Noch ist die Briefträgerin nicht im Neuland angekommen. Noch ist sie im Zwischenreich zwischen Lohnarbeitsleben bei der Post und zukünftigem selbstbestimmterem Erwerbsleben in Teilzeit. Noch ist nicht ganz in ihr Bewusstsein gesickert, dass sie nun «früpe» ist, bei der gelben Riesin frühpensioniert.

«Auch die Briefträgerin will noch ein paar eckige Runden drehn.»

ECKIGE RUNDEN. Es denkt ihr viel, derzeit. Ganz besonders zum Thema Arbeit. Arbeit unter kapi­talistischen Bedingungen und in verwandten Systemen. Arbeit unter Stress. Es denkt ihr über die Ausbeutung der Menschen durch Menschen, über die Bewertung von Menschen allein aufgrund ihrer Leistungsfähigkeit und ihres Leistungswillens und über die ungerechte Verteilung des Erwirtschafteten. Radikal gedacht und in Experimenten auch immer wieder gelebt, könnte Arbeit auch ganz anders aussehen: selbstgewählter und selbstbestimmter, mitbestimmter, überschaubarer.

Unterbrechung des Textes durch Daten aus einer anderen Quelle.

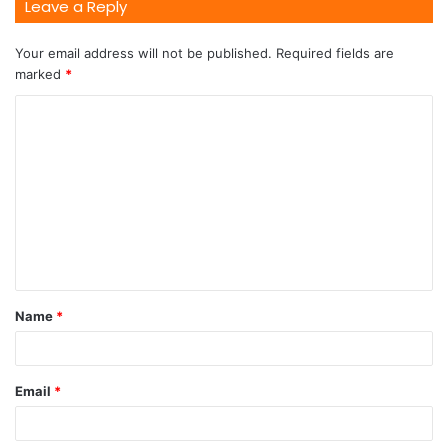
Leave a Reply
Your email address will not be published.
Required fields are
marked
*
Name
*
Email
*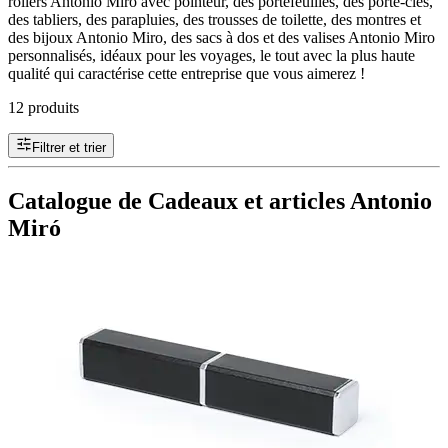
rollers Antonio Miro avec pointeur, des portefeuilles, des porte-clés,
des tabliers, des parapluies, des trousses de toilette, des montres et
des bijoux Antonio Miro, des sacs à dos et des valises Antonio Miro
personnalisés, idéaux pour les voyages, le tout avec la plus haute
qualité qui caractérise cette entreprise que vous aimerez !
12 produits
Filtrer et trier
Catalogue de Cadeaux et articles Antonio
Miró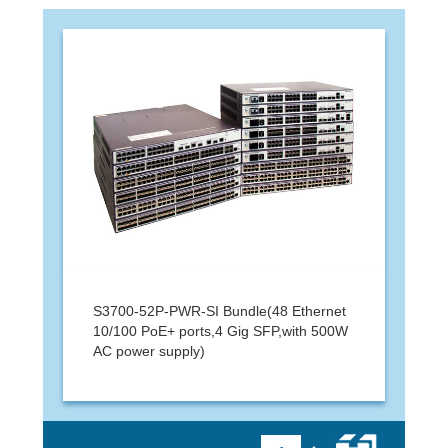
S3700-52P-PWR-SI Bundle(48 Ethernet
10/100 PoE+ ports,4 Gig SFP,with 500W
AC power supply)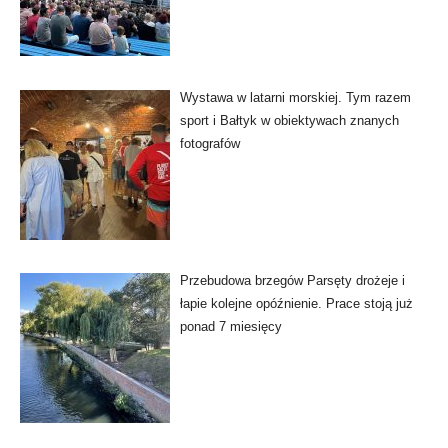
Wystawa w latarni morskiej. Tym razem
sport i Bałtyk w obiektywach znanych
fotografów
Przebudowa brzegów Parsęty drożeje i
łapie kolejne opóźnienie. Prace stoją już
ponad 7 miesięcy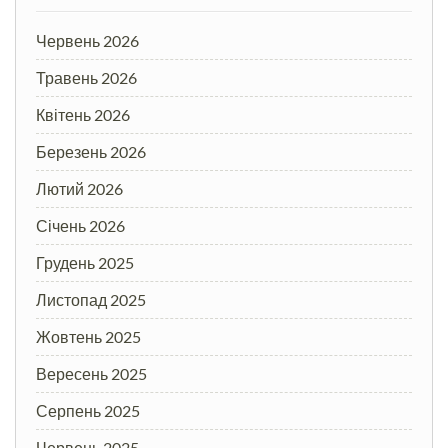
Червень 2026
Травень 2026
Квітень 2026
Березень 2026
Лютий 2026
Січень 2026
Грудень 2025
Листопад 2025
Жовтень 2025
Вересень 2025
Серпень 2025
Червень 2025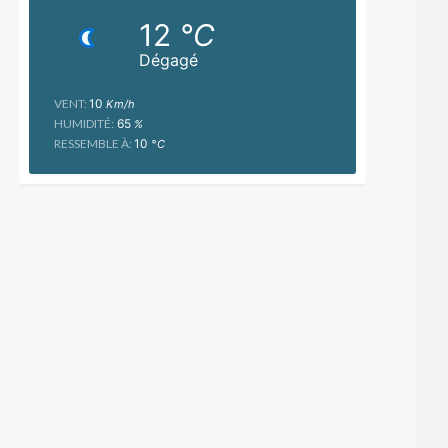
12
°C
Dégagé
VENT:
10
Km/h
HUMIDITÉ:
65
%
RESSEMBLE À:
10
°C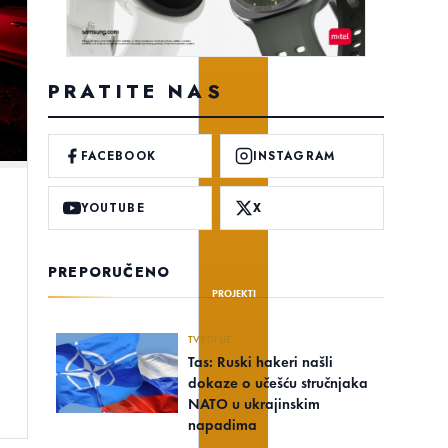
PRATITE NAS
FACEBOOK
INSTAGRAM
YOUTUBE
X
PREPORUČENO
PROJEKTI
TVRDNJE
Tas: Ruski hakeri našli
dokaze o učešću stručnjaka
NATO u ukrajinskim
napadima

Und damit sinnvoller. Ja, auch um den Sinn drehen sich die Gedanken der Briefträgerin, ganz sachlich und irgendwie logisch. Immer wieder taucht dazu ein Lied von Wolf Biermann aus ihrer Erinnerung auf: «Das kann doch nicht alles gewesen sein …». Sie hört es sich wieder einmal an, ist froh, dass ihre Bilanz anders aussieht als die im Lied erzählte, und merkt, auch sie «will noch ein paar eckige Runden drehn … und dann erst den Löffel abgeben, eben». Wenn nüt anders.

Nicht nur Postangestellte gratulieren der Briefträgerin zu ihrem Entscheid, das Wagnis der Frühpensionierung einzugehen. Alle sagen, sie möchten auch, aber … Und die Briefträgerin überlegt, was es zu bedeuten hat, dass alle eigentlich lieber nicht arbeiten würden. Nicht so arbeiten?

SÜSSMOST. Sie war noch einmal im Betrieb, zum Abschiedsanlass, der dann in der Arbeit ersoff. In der Arbeit der andern, die ausgerechnet an diesem Tag überquoll. Doch es war gut, sie half ein wenig, mischelte noch einmal Werbung, trug vorsortierte Post ab, stiess mit den Kolleginnen und Kollegen an, mit Kaffee, Redbull und Süssmost. Zwei, drei überraschende Gespräche, ein Geschenk zum Tschüss, noch einmal eine leise Wehmut, so in der Halle und zwischen den Gestellen, und dann war Schluss.